On 01/23/2015 09:00 AM, Paul Sandoz wrote:
> Hi,
>
> http://cr.openjdk.java.net/~psandoz/jdk9/JDK-8071477-String-spliterators/webrev/
>
> This patch implements better spliterators for String/Buffer/Builder.chars/codePoints than those provided by the default methods on CharSequence.
>
> The test java/lang/CharSequence/DefaultTest.java is removed as i now pass the spliterators through the grinder of the spliterator-and-traversing tests.
>
> Thanks,
> Paul.

I'm a little confused at following logic.
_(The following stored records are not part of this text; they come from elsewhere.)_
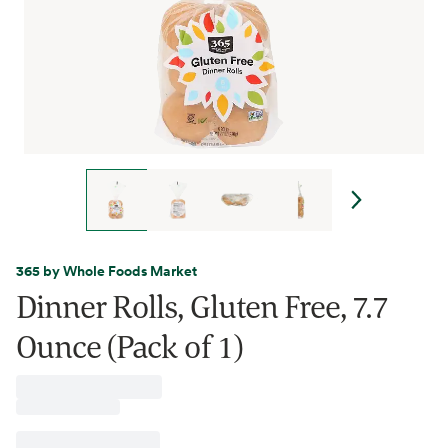
365 by Whole Foods Market
Dinner Rolls, Gluten Free, 7.7
Ounce (Pack of 1)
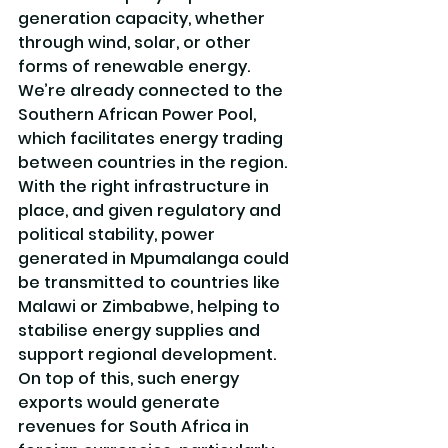
generation capacity, whether 
through wind, solar, or other 
forms of renewable energy. 
We’re already connected to the 
Southern African Power Pool, 
which facilitates energy trading 
between countries in the region. 
With the right infrastructure in 
place, and given regulatory and 
political stability, power 
generated in Mpumalanga could 
be transmitted to countries like 
Malawi or Zimbabwe, helping to 
stabilise energy supplies and 
support regional development. 
On top of this, such energy 
exports would generate 
revenues for South Africa in 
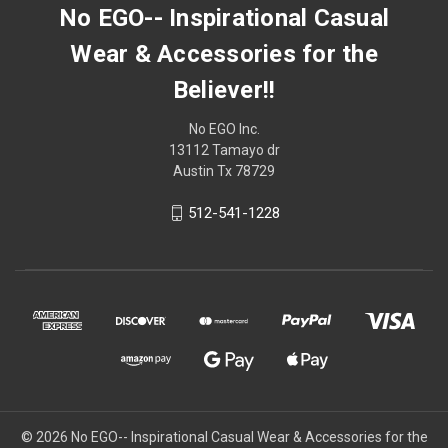
No EGO-- Inspirational Casual
Wear & Accessories for the
Believer!!
No EGO Inc.
13112 Tamayo dr
Austin Tx 78729
512-541-1228
© 2026
No EGO-- Inspirational Casual Wear & Accessories for the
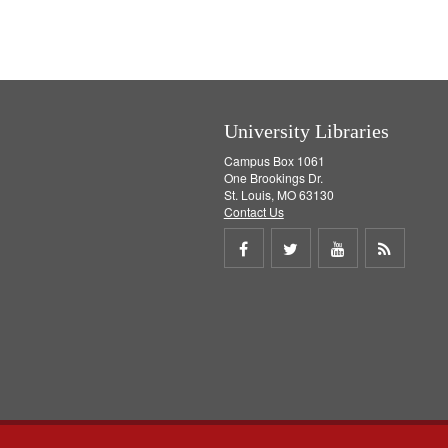
v
e
]
University Libraries
Campus Box 1061
One Brookings Dr.
St. Louis, MO 63130
Contact Us
Share
Share
Share
Get
on
on
on
RSS
Facebook
Twitter
Youtube
feed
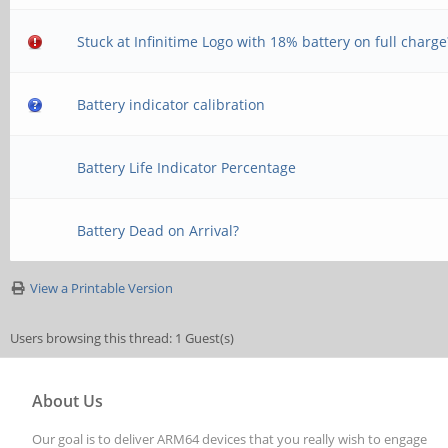
Stuck at Infinitime Logo with 18% battery on full charge
Battery indicator calibration
Battery Life Indicator Percentage
Battery Dead on Arrival?
View a Printable Version
Users browsing this thread: 1 Guest(s)
About Us
Our goal is to deliver ARM64 devices that you really wish to engage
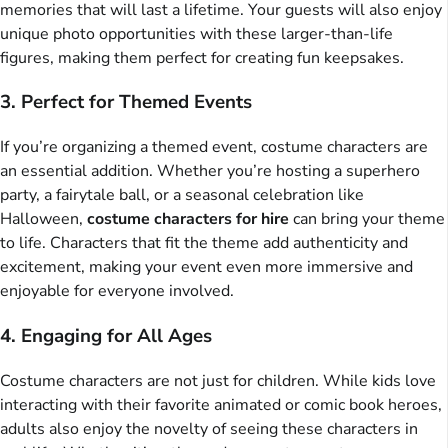
memories that will last a lifetime. Your guests will also enjoy
unique photo opportunities with these larger-than-life
figures, making them perfect for creating fun keepsakes.
3. Perfect for Themed Events
If you’re organizing a themed event, costume characters are
an essential addition. Whether you’re hosting a superhero
party, a fairytale ball, or a seasonal celebration like
Halloween,
costume characters for hire
can bring your theme
to life. Characters that fit the theme add authenticity and
excitement, making your event even more immersive and
enjoyable for everyone involved.
4. Engaging for All Ages
Costume characters are not just for children. While kids love
interacting with their favorite animated or comic book heroes,
adults also enjoy the novelty of seeing these characters in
2997             // Mid-point is a high-surrogate
2998             // Or mid-point and the previous are low-surrogates
2999             if (Character.isHighSurrogate(array[mid]) ||
3000                 Character.isLowSurrogate(array[midOneLess = (mid - 1)]))
3001                 return new CodePointsSpliterator(array, lo, index = mid, cs);

Shouldn't it be something like

if (!Character.isLowSurrogate(array[mid]) ||
     !Character.isHighSurrogate(array[midOneLess = (mid -1)])) {
     return new CodePointsSpliterator(array, lo, index = mid, cs);
}

For example, in case both "mid" and "midOneLess" are normal non-surrogate
character, I would assume the trySplit() should return [lo, index=mid) as wekk?

or something like

...
if (Character.isLowSurrogate(array[mid]) ||
     Character.isHighSurrogate(array[midOneLess = (mid -1)])) {
     if (lo >= midOneLess)
         return null;
     return new CodePointsSpliterator(array, lo, index = midOneless, cs);
}
return new CodePointsSpliterator(array, lo, index = mid, cs);
...

means, we only return [lo, midOneless), if mid is in the middle of a surrogate
pair (midOneLess is hiSurr, mid is hoSurr)?

btw, is it worth having a "nextCodePoint()" to be shared by forEachRemaining
and tryAdvance()?

-sherman